[Structured page parsing data]
--------

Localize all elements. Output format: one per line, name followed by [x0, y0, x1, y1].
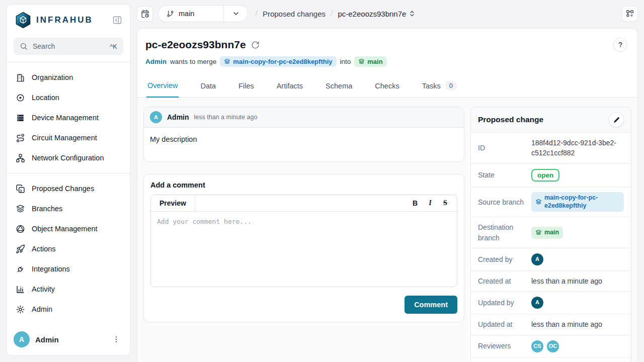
- sidebar-item-label: Network Configuration: [32, 154, 104, 162]
- branch-selector-toggle[interactable]: [223, 6, 248, 22]
- workflow-icon: [625, 9, 634, 18]
- sidebar-item-label: Object Management: [32, 225, 98, 233]
- tab-overview[interactable]: Overview: [146, 75, 179, 98]
- panel-row-reviewers: Reviewers CS OC: [471, 335, 631, 358]
- sidebar-item-label: Circuit Management: [32, 134, 97, 142]
- time-travel-button[interactable]: [137, 6, 153, 22]
- breadcrumb-separator: /: [331, 9, 333, 18]
- comment-input[interactable]: [151, 212, 457, 285]
- comment: A Admin less than a minute ago My descri…: [143, 107, 464, 162]
- merge-author-link[interactable]: Admin: [145, 58, 167, 65]
- comment-author-name: Admin: [167, 113, 189, 121]
- comment-timestamp: less than a minute ago: [194, 114, 258, 121]
- target-branch-badge[interactable]: main: [354, 56, 386, 67]
- kebab-menu-icon[interactable]: [110, 333, 122, 345]
- sidebar-item-circuit-management[interactable]: Circuit Management: [7, 128, 130, 148]
- state-badge: open: [531, 169, 559, 182]
- proposed-change-panel: Proposed change ID 188f4d12-9dcc-921d-3b…: [470, 107, 631, 362]
- sidebar-item-label: Location: [32, 94, 59, 102]
- sidebar-item-integrations[interactable]: Integrations: [7, 259, 130, 279]
- bold-button[interactable]: B: [409, 197, 422, 210]
- sidebar-item-object-management[interactable]: Object Management: [7, 219, 130, 239]
- sphere-icon: [16, 224, 25, 234]
- comment-submit-button[interactable]: Comment: [405, 296, 457, 314]
- brand-wordmark: INFRAHUB: [36, 15, 111, 25]
- chevron-down-icon: [232, 10, 240, 18]
- breadcrumb: / Proposed changes / pc-e2eoozs93bnn7e: [255, 9, 416, 18]
- sidebar-item-branches[interactable]: Branches: [7, 199, 130, 219]
- comment-author-avatar: A: [150, 111, 162, 123]
- breadcrumb-current[interactable]: pc-e2eoozs93bnn7e: [338, 10, 416, 18]
- strikethrough-button[interactable]: S: [439, 197, 452, 210]
- breadcrumb-separator: /: [255, 9, 257, 18]
- tasks-count-badge: 0: [445, 81, 457, 90]
- layers-icon: [358, 58, 365, 65]
- panel-row-id: ID 188f4d12-9dcc-921d-3be2-c512c1ccf882: [471, 133, 631, 164]
- tab-schema[interactable]: Schema: [325, 75, 353, 97]
- route-icon: [16, 133, 25, 143]
- merge-action-text: wants to merge: [170, 58, 216, 65]
- server-icon: [16, 113, 25, 123]
- sidebar-item-organization[interactable]: Organization: [7, 67, 130, 87]
- panel-title: Proposed change: [478, 115, 543, 124]
- updated-by-avatar: A: [531, 297, 543, 309]
- sidebar-item-label: Organization: [32, 73, 73, 81]
- tab-data[interactable]: Data: [199, 75, 217, 97]
- details-column: Proposed change ID 188f4d12-9dcc-921d-3b…: [470, 107, 631, 362]
- tab-artifacts[interactable]: Artifacts: [276, 75, 304, 97]
- tab-bar: Overview Data Files Artifacts Schema Che…: [137, 75, 637, 98]
- panel-header: Proposed change: [471, 107, 631, 133]
- source-branch-badge[interactable]: main-copy-for-pc-e2ed8kepfthiy: [531, 192, 624, 212]
- comment-editor: Preview B I S: [150, 195, 457, 287]
- preview-tab[interactable]: Preview: [151, 195, 195, 211]
- user-name: Admin: [35, 335, 105, 344]
- rocket-icon: [16, 244, 25, 254]
- sidebar-item-location[interactable]: Location: [7, 87, 130, 108]
- branch-selector[interactable]: main: [158, 5, 248, 22]
- diff-copy-icon: [16, 184, 25, 194]
- pencil-icon: [613, 117, 620, 123]
- add-comment-title: Add a comment: [150, 181, 457, 189]
- git-branch-icon: [167, 10, 174, 18]
- sidebar-item-actions[interactable]: Actions: [7, 239, 130, 259]
- search-input[interactable]: Search ^K: [14, 38, 123, 55]
- plug-icon: [16, 264, 25, 274]
- topbar: main / Proposed changes / pc-e2eoozs93bn…: [137, 0, 638, 27]
- tab-files[interactable]: Files: [237, 75, 255, 97]
- sidebar-collapse-icon[interactable]: [111, 14, 123, 26]
- sidebar-item-proposed-changes[interactable]: Proposed Changes: [7, 178, 130, 199]
- sidebar-item-label: Actions: [32, 245, 56, 253]
- main-content: pc-e2eoozs93bnn7e ? Admin wants to merge…: [137, 28, 638, 362]
- tab-checks[interactable]: Checks: [374, 75, 400, 97]
- overview-content: A Admin less than a minute ago My descri…: [137, 98, 637, 362]
- search-icon: [20, 42, 28, 50]
- comment-header: A Admin less than a minute ago: [144, 107, 464, 128]
- layers-icon: [16, 204, 25, 214]
- destination-branch-badge[interactable]: main: [531, 227, 563, 239]
- panel-row-created-at: Created at less than a minute ago: [471, 271, 631, 292]
- breadcrumb-proposed-changes[interactable]: Proposed changes: [263, 10, 326, 18]
- italic-button[interactable]: I: [424, 197, 437, 210]
- refresh-icon[interactable]: [251, 41, 260, 49]
- updated-at-value: less than a minute ago: [525, 319, 624, 329]
- id-value: 188f4d12-9dcc-921d-3be2-c512c1ccf882: [525, 138, 624, 158]
- graph-view-button[interactable]: [622, 6, 638, 22]
- infrahub-logo-icon: [15, 12, 32, 29]
- tab-tasks[interactable]: Tasks 0: [421, 75, 458, 97]
- search-shortcut: ^K: [110, 43, 117, 50]
- sidebar-item-admin[interactable]: Admin: [7, 299, 130, 319]
- layers-icon: [535, 229, 542, 236]
- sidebar-item-activity[interactable]: Activity: [7, 279, 130, 299]
- format-buttons: B I S: [409, 197, 457, 210]
- reviewer-avatar: OC: [547, 340, 559, 352]
- branch-selector-value: main: [158, 6, 223, 22]
- sidebar-user[interactable]: A Admin: [7, 324, 130, 355]
- help-button[interactable]: ?: [613, 38, 627, 52]
- edit-button[interactable]: [609, 112, 624, 127]
- panel-row-state: State open: [471, 164, 631, 188]
- bar-chart-icon: [16, 285, 25, 294]
- source-branch-badge[interactable]: main-copy-for-pc-e2ed8kepfthiy: [220, 56, 336, 67]
- page-title: pc-e2eoozs93bnn7e: [145, 39, 246, 51]
- sidebar-item-network-configuration[interactable]: Network Configuration: [7, 148, 130, 168]
- sidebar-item-device-management[interactable]: Device Management: [7, 108, 130, 128]
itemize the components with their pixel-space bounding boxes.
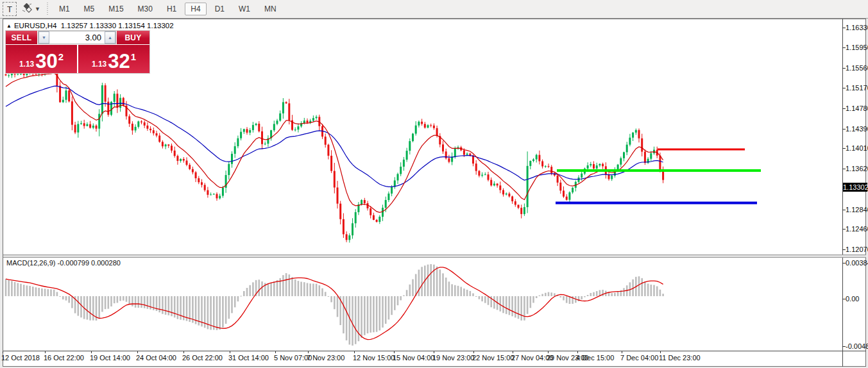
candle-up [620, 158, 622, 165]
candle-down [433, 126, 435, 128]
candle-up [523, 207, 525, 214]
ohlc-values: 1.13257 1.13330 1.13154 1.13302 [61, 22, 174, 29]
timeframe-button-h1[interactable]: H1 [161, 3, 182, 15]
macd-histogram-bar [298, 281, 300, 296]
timeframe-button-mn[interactable]: MN [259, 3, 282, 15]
time-axis-tick [91, 351, 92, 353]
macd-histogram-bar [44, 289, 46, 296]
candle-down [550, 167, 552, 173]
candle-down [156, 133, 158, 136]
macd-histogram-bar [228, 296, 230, 319]
candle-up [234, 146, 236, 154]
candle-down [35, 74, 37, 74]
candle-up [418, 122, 420, 126]
sell-button[interactable]: SELL [6, 31, 37, 44]
timeframe-button-w1[interactable]: W1 [233, 3, 256, 15]
timeframe-button-m1[interactable]: M1 [53, 3, 76, 15]
candle-up [210, 194, 212, 195]
collapse-icon[interactable]: ▲ [6, 23, 12, 29]
macd-histogram-bar [442, 273, 444, 296]
candle-up [252, 125, 254, 130]
macd-histogram-bar [470, 291, 472, 296]
macd-histogram-bar [294, 280, 296, 296]
volume-increase-button[interactable]: ▲ [105, 31, 115, 44]
toolbar-grip [47, 3, 48, 15]
timeframe-button-m5[interactable]: M5 [78, 3, 101, 15]
chevron-down-icon: ▼ [42, 35, 46, 40]
macd-histogram-bar [65, 296, 67, 301]
candle-up [545, 166, 547, 167]
candle-down [421, 122, 423, 124]
sell-price-display[interactable]: 1.13 30 2 [6, 45, 77, 73]
candle-down [475, 163, 477, 171]
candle-up [650, 153, 652, 159]
macd-histogram-bar [532, 296, 534, 303]
time-axis-label: 31 Oct 14:00 [228, 354, 269, 362]
candle-down [140, 121, 142, 122]
buy-button[interactable]: BUY [117, 31, 149, 44]
macd-histogram-bar [590, 293, 592, 296]
macd-histogram-bar [219, 296, 221, 330]
timeframe-button-d1[interactable]: D1 [209, 3, 230, 15]
candle-up [536, 155, 538, 160]
text-tool-button[interactable]: T [3, 2, 17, 16]
time-axis-tick [473, 351, 474, 353]
macd-histogram-bar [261, 281, 263, 296]
timeframe-button-m15[interactable]: M15 [103, 3, 129, 15]
timeframe-button-m30[interactable]: M30 [132, 3, 158, 15]
volume-decrease-button[interactable]: ▼ [38, 31, 49, 44]
macd-histogram-bar [647, 283, 649, 296]
pane-splitter[interactable] [3, 255, 866, 258]
macd-histogram-bar [448, 281, 450, 296]
time-axis-tick [394, 351, 395, 353]
candle-down [176, 156, 178, 161]
candle-up [532, 160, 534, 161]
candle-down [162, 142, 164, 146]
candle-down [499, 185, 501, 190]
time-axis-label: 7 Dec 04:00 [620, 354, 658, 362]
chart-caption: ▲EURUSD,H4 1.13257 1.13330 1.13154 1.133… [6, 22, 174, 29]
macd-indicator-canvas[interactable] [3, 258, 842, 350]
time-axis-label: 15 Nov 04:00 [393, 354, 434, 362]
candle-down [346, 234, 348, 240]
macd-histogram-bar [71, 296, 73, 308]
candle-up [119, 98, 121, 108]
time-axis-label: 4 Dec 15:00 [576, 354, 614, 362]
macd-histogram-bar [123, 296, 124, 301]
macd-histogram-bar [319, 285, 321, 296]
candle-down [174, 151, 176, 156]
candle-up [26, 74, 28, 75]
macd-histogram-bar [651, 285, 652, 296]
macd-histogram-bar [488, 296, 489, 305]
macd-histogram-bar [285, 273, 287, 296]
buy-price-display[interactable]: 1.13 32 1 [78, 45, 149, 73]
candle-up [635, 130, 637, 133]
price-axis-label: 1.15950 [846, 44, 868, 51]
candle-down [285, 102, 287, 103]
macd-histogram-bar [105, 296, 106, 309]
macd-histogram-bar [653, 285, 655, 296]
macd-histogram-bar [563, 296, 565, 300]
time-axis-label: 12 Nov 15:00 [353, 354, 395, 362]
sell-button-label: SELL [12, 33, 32, 42]
candle-up [303, 121, 305, 123]
time-axis-tick [308, 351, 309, 353]
arrow-objects-button[interactable]: ▼ [22, 3, 40, 15]
candle-down [261, 131, 263, 144]
macd-histogram-bar [439, 269, 441, 296]
macd-histogram-bar [397, 296, 399, 305]
volume-input[interactable]: 3.00 [49, 31, 105, 44]
macd-histogram-bar [364, 296, 366, 335]
macd-histogram-bar [117, 296, 119, 303]
macd-histogram-bar [623, 288, 625, 296]
buy-price-sup: 1 [131, 51, 136, 62]
macd-histogram-bar [361, 296, 362, 338]
candle-down [330, 156, 332, 171]
candle-up [17, 74, 19, 74]
macd-histogram-bar [140, 296, 142, 308]
candle-down [146, 126, 148, 129]
timeframe-button-h4[interactable]: H4 [185, 3, 206, 15]
macd-histogram-bar [243, 291, 245, 296]
price-axis-label: 1.15170 [846, 84, 868, 92]
macd-histogram-bar [252, 282, 254, 296]
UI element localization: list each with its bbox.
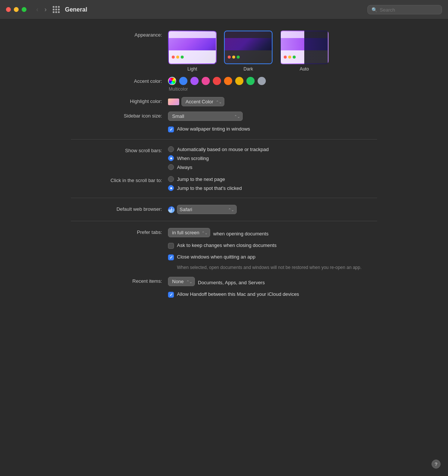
browser-select-wrapper: Safari Chrome Firefox (168, 205, 237, 214)
handoff-checkbox[interactable]: ✓ (168, 292, 174, 298)
accent-color-row: Accent color: Multicolor (71, 77, 377, 92)
main-content: Appearance: Light (56, 19, 392, 318)
wallpaper-tinting-control: ✓ Allow wallpaper tinting in windows (168, 126, 377, 132)
accent-orange-btn[interactable] (224, 77, 232, 85)
sidebar-icon-size-select[interactable]: Small Medium Large (168, 112, 243, 121)
dot-green (293, 56, 296, 59)
minimize-button[interactable] (14, 7, 19, 12)
grid-button[interactable] (53, 6, 60, 13)
divider-3 (71, 221, 377, 221)
grid-dot (53, 6, 55, 8)
appearance-dark[interactable]: Dark (224, 31, 273, 72)
click-scroll-bar-label: Click in the scroll bar to: (71, 176, 168, 183)
auto-label: Auto (300, 66, 309, 72)
default-web-browser-select[interactable]: Safari Chrome Firefox (177, 205, 237, 214)
safari-svg (169, 207, 174, 212)
click-scroll-next-page-row[interactable]: Jump to the next page (168, 176, 242, 182)
auto-preview (280, 31, 329, 64)
accent-purple-btn[interactable] (190, 77, 199, 85)
appearance-auto[interactable]: Auto (280, 31, 329, 72)
scroll-bars-auto-row[interactable]: Automatically based on mouse or trackpad (168, 146, 269, 152)
ask-keep-changes-control: Ask to keep changes when closing documen… (168, 242, 377, 249)
accent-multicolor-btn[interactable] (168, 77, 176, 85)
check-icon: ✓ (169, 293, 173, 297)
ask-keep-changes-row: Ask to keep changes when closing documen… (71, 242, 377, 249)
prefer-tabs-suffix: when opening documents (213, 229, 268, 237)
scroll-bars-always-row[interactable]: Always (168, 164, 269, 170)
dot-red (284, 56, 287, 59)
light-label: Light (187, 66, 197, 72)
default-web-browser-label: Default web browser: (71, 205, 168, 212)
scroll-bars-when-scrolling-radio[interactable] (168, 155, 174, 161)
close-button[interactable] (6, 7, 11, 12)
accent-pink-btn[interactable] (202, 77, 210, 85)
default-web-browser-control: Safari Chrome Firefox (168, 205, 377, 214)
highlight-color-row: Highlight color: Accent Color (71, 97, 377, 106)
prefer-tabs-control: always in full screen manually when open… (168, 228, 377, 237)
click-scroll-bar-control: Jump to the next page Jump to the spot t… (168, 176, 377, 191)
accent-colors (168, 77, 266, 85)
back-button[interactable]: ‹ (34, 5, 41, 14)
scroll-bars-when-scrolling-row[interactable]: When scrolling (168, 155, 269, 161)
search-input[interactable] (380, 7, 438, 12)
click-scroll-spot-clicked-row[interactable]: Jump to the spot that's clicked (168, 185, 242, 191)
accent-red-btn[interactable] (213, 77, 221, 85)
prefer-tabs-select[interactable]: always in full screen manually (168, 228, 210, 237)
light-preview-top (169, 31, 216, 38)
highlight-color-select[interactable]: Accent Color (181, 97, 224, 106)
appearance-control: Light Dark (168, 31, 377, 72)
click-scroll-bar-row: Click in the scroll bar to: Jump to the … (71, 176, 377, 191)
recent-items-suffix: Documents, Apps, and Servers (198, 278, 265, 285)
dot-red (172, 56, 175, 59)
ask-keep-changes-checkbox-row: Ask to keep changes when closing documen… (168, 242, 277, 249)
grid-dot (58, 9, 60, 10)
accent-yellow-btn[interactable] (235, 77, 243, 85)
accent-blue-btn[interactable] (179, 77, 187, 85)
scroll-bars-auto-radio[interactable] (168, 146, 174, 152)
recent-items-select[interactable]: None 5 10 15 20 30 50 (168, 277, 195, 286)
ask-keep-changes-checkbox[interactable] (168, 243, 174, 249)
close-windows-description: When selected, open documents and window… (177, 264, 361, 271)
check-icon: ✓ (169, 128, 173, 132)
recent-items-label: Recent items: (71, 277, 168, 284)
sidebar-icon-size-label: Sidebar icon size: (71, 112, 168, 119)
forward-button[interactable]: › (42, 5, 49, 14)
accent-green-btn[interactable] (246, 77, 255, 85)
scroll-bars-always-radio[interactable] (168, 164, 174, 170)
maximize-button[interactable] (22, 7, 27, 12)
scroll-bars-row: Show scroll bars: Automatically based on… (71, 146, 377, 170)
scroll-bars-control: Automatically based on mouse or trackpad… (168, 146, 377, 170)
sidebar-select-wrapper: Small Medium Large (168, 112, 243, 121)
dark-preview-top (225, 31, 272, 38)
grid-dot (58, 11, 60, 13)
scroll-bars-label: Show scroll bars: (71, 146, 168, 153)
highlight-select-wrapper: Accent Color (168, 97, 224, 106)
appearance-light[interactable]: Light (168, 31, 217, 72)
handoff-empty-label (71, 291, 168, 293)
dot-yellow (176, 56, 179, 59)
help-button[interactable]: ? (432, 460, 441, 469)
accent-col: Multicolor (168, 77, 266, 92)
dark-label: Dark (243, 66, 253, 72)
highlight-color-label: Highlight color: (71, 97, 168, 104)
dot-yellow (288, 56, 291, 59)
ask-keep-changes-text: Ask to keep changes when closing documen… (177, 242, 277, 248)
scroll-bars-radio-group: Automatically based on mouse or trackpad… (168, 146, 269, 170)
recent-items-row: Recent items: None 5 10 15 20 30 50 Docu… (71, 277, 377, 286)
dot-red (228, 56, 231, 59)
check-icon: ✓ (169, 256, 173, 260)
nav-arrows: ‹ › (34, 5, 49, 14)
click-scroll-next-page-radio[interactable] (168, 176, 174, 182)
recent-items-control: None 5 10 15 20 30 50 Documents, Apps, a… (168, 277, 377, 286)
click-scroll-spot-clicked-radio[interactable] (168, 185, 174, 191)
scroll-bars-auto-label: Automatically based on mouse or trackpad (177, 147, 269, 152)
close-windows-checkbox[interactable]: ✓ (168, 254, 174, 260)
close-windows-checkbox-row: ✓ Close windows when quitting an app (168, 254, 255, 260)
accent-graphite-btn[interactable] (258, 77, 266, 85)
handoff-text: Allow Handoff between this Mac and your … (177, 291, 299, 297)
click-scroll-bar-radio-group: Jump to the next page Jump to the spot t… (168, 176, 242, 191)
close-windows-row: ✓ Close windows when quitting an app Whe… (71, 254, 377, 271)
search-bar[interactable]: 🔍 (367, 5, 442, 14)
highlight-swatch (168, 98, 179, 105)
wallpaper-tinting-checkbox[interactable]: ✓ (168, 126, 174, 132)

--------

### What is being asked
Look through the records and gather every line containing "selector".

### Task output
- branch-selector-toggle[interactable]: [223, 6, 248, 22]
- branch-selector[interactable]: main: [158, 5, 248, 22]
- branch-selector-value: main: [158, 6, 223, 22]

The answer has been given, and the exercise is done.